Cryovolcanic and tectonic resurfacing mechanisms on Europa and Ganymede.

摘要

Cryovolcanic and tectonic resurfacing aspects on Jupiter's satellites Europa and Ganymede were studied using high resolution images from the Galileo spacecraft. Tidal flexing of Europa has created an intricate lineament network completely obliterating preexisting units, and has generated internal heat driving cryovolcanic reworking of crustal regions into ‘chaos’ terrain. Pole-to-pole geologic mapping across opposite hemispheres of Europa was undertaken to evaluate thermal and stress models of the lithosphere and to assess the relative roles of cryovolcanic and tectonic processes in space and time, reconstructing the resurfacing history of the satellite. It was found that crustal disruption occurred in areas of predicted high thermal gradient and that the change in lineament orientation with time reflects more than one rotation of Europa's outer shell around the tidally deformed interior.

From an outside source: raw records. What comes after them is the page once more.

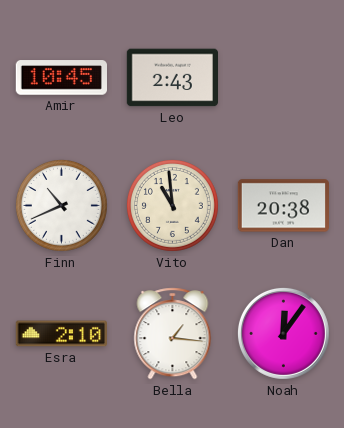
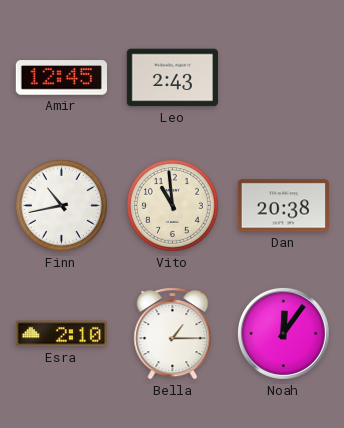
Amir: 10:45 -> 12:45
Finn: 10:41 -> 10:43
Bella: 1:16 -> 1:15
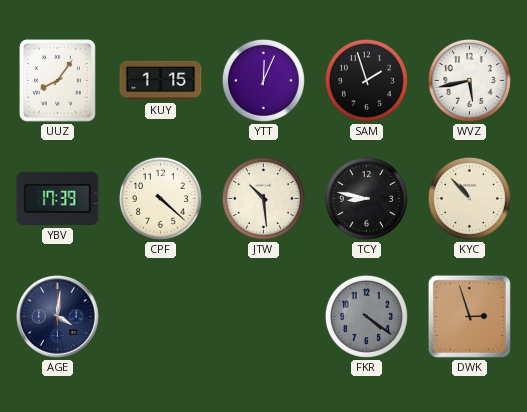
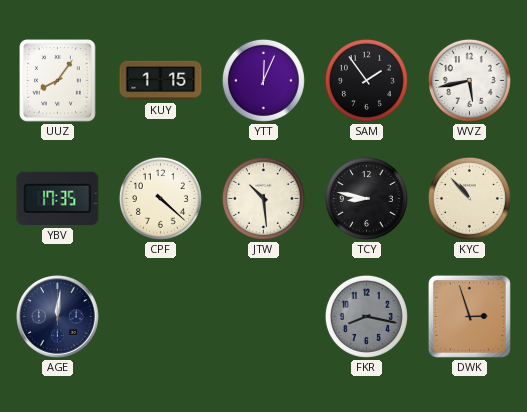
SAM: 1:57 -> 1:54
YBV: 17:39 -> 17:35
AGE: 4:01 -> 12:01
FKR: 4:21 -> 8:17
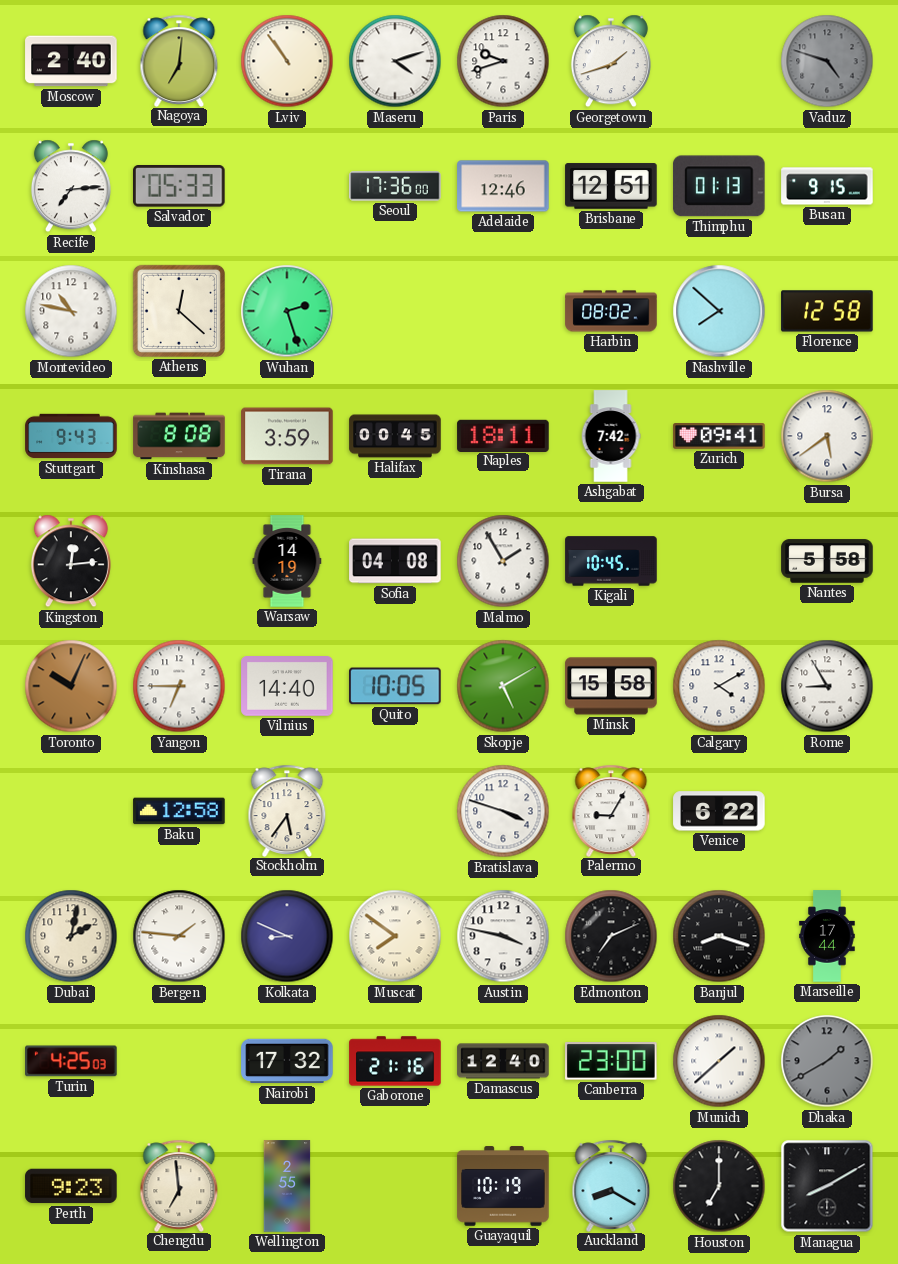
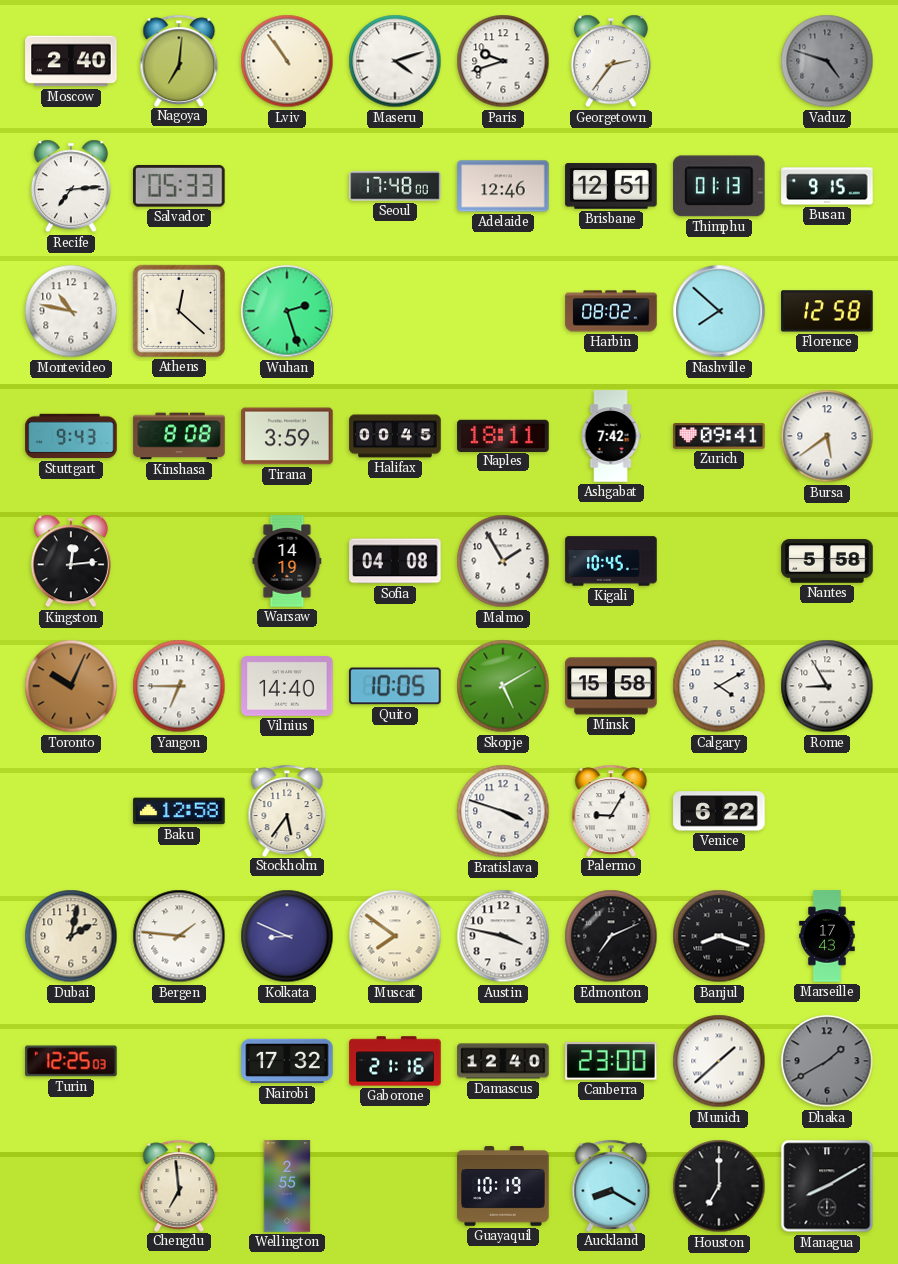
Georgetown: 1:42 -> 2:36
Seoul: 17:36 -> 17:48
Marseille: 17:44 -> 17:43
Turin: 4:25 -> 12:25
Perth: 9:23 -> none
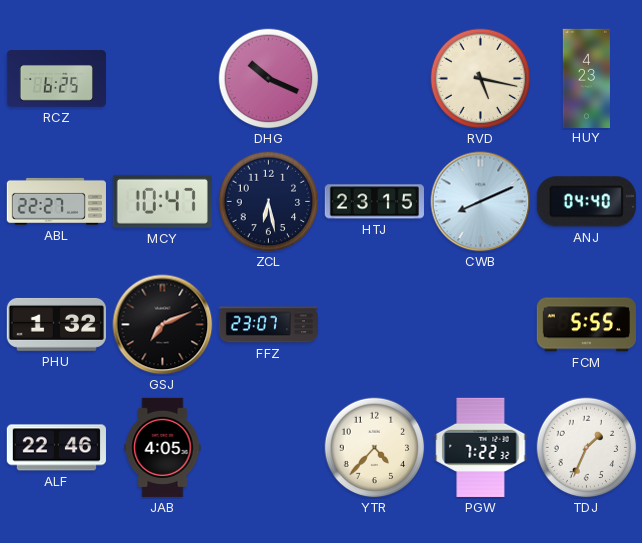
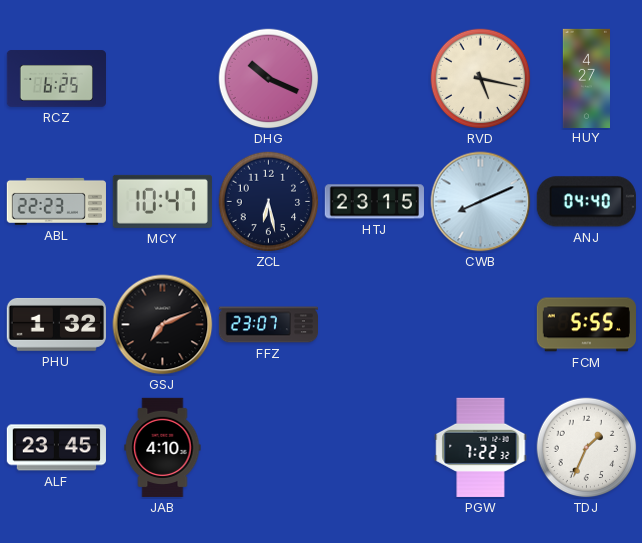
HUY: 4:23 -> 4:27
ABL: 22:27 -> 22:23
ALF: 22:46 -> 23:45
JAB: 4:05 -> 4:10
YTR: 4:37 -> none
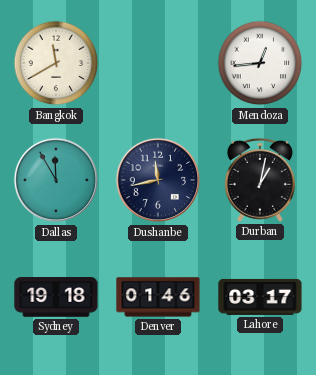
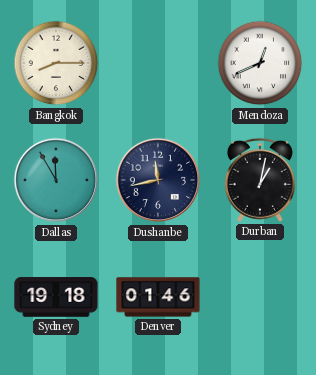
Bangkok: 11:40 -> 8:15
Mendoza: 12:44 -> 12:41
Lahore: 03:17 -> none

Resurfacing changed with time from tectonic- to cryovolcanic-dominated modes, consistent with a gradual thickening of the lithosphere.; Cryovolcanic resurfacing on Europa was investigated by establishing the origin of an unusual region of elevated chaos-like terrain, the “Mitten.” It was determined that the Mitten material is slightly elevated with respect to the surrounding terrain and appears to have extruded onto the plains and flowed for tens of kilometers. The area subsequently subsided by isostatic adjustment, viscous relaxation, and/or plains loading. The geologic evidence indicates an origin by ascent and extrusion of a diapir of warm ice. Thermal-mechanical modeling predicts that a Mitten-sized plume would have raised from an initial depth of 20–40 km. In this scenario, the Mitten represents the surface expression of the ascent of a large diapir, in contrast to typical chaos terrain, which may form by clustered small diapirs.; The initial stages of tectonic resurfacing on Ganymede were studied in order to establish controlling factors that may be obscured elsewhere. Detailed mapping and structural analysis revealed that tectonic deformation focused through visible and possibly eroded impact structures, reactivating radial and arcuate fractures. The size-frequency distribution of the arcs is consistent with a Ganymede-like crater population. It is concluded that tectonic resurfacing exposed hidden ancient craters, which may merit revision of existing crater counts and corresponding age estimates for Ganymede.